Would you set down every entry again, exactly as written?

+++

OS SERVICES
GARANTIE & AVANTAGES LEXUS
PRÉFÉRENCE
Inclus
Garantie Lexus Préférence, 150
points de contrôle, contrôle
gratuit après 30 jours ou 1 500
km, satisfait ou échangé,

+++

**Solved exercise**
OS SERVICES
GARANTIE & AVANTAGES LEXUS
PRÉFÉRENCE
Inclus
Garantie Lexus Préférence, 150
points de contrôle, contrôle
gratuit après 30 jours ou 1 500
km, satisfait ou échangé,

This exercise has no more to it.